#### TASK ITEM:
Extract exactly the range of lines bounded by the line containing "验。NIRONE Device可以通过手机、pad或者SensorControl 软" and the final line of the listing, both ends included, and no other lines.

------ RECORD EXCERPTS ------

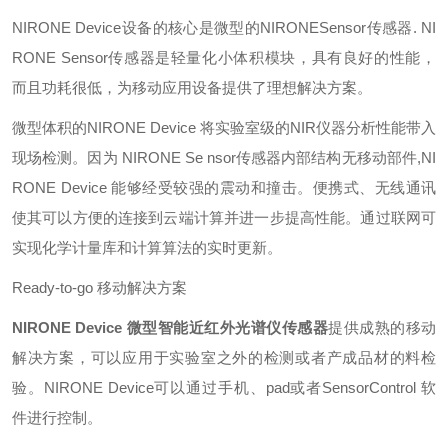
NIRONE Device设备的核心是微型的NIRONESensor传感器. NI
RONE Sensor传感器是轻量化小体积模块，具有良好的性能，
而且功耗很低，为移动应用设备提供了理想解决方案。
微型体积的NIRONE Device 将实验室级的NIR仪器分析性能带入
现场检测。因为 NIRONE Se nsor传感器内部结构无移动部件,NI
RONE Device 能够经受较强的震动和撞击。便携式、无线通讯
使其可以方便的连接到云端计算并进一步提高性能。通过联网可
实现化学计量库和计算算法的实时更新。
Ready-to-go 移动解决方案
NIRONE Device
微型智能近红外光谱仪传感器
提供成熟的移动
解决方案，可以应用于实验室之外的检测或者产成品材的料检
验。NIRONE Device可以通过手机、pad或者SensorControl 软
件进行控制。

------

#### RESULT OF THIS TASK:
验。NIRONE Device可以通过手机、pad或者SensorControl 软
件进行控制。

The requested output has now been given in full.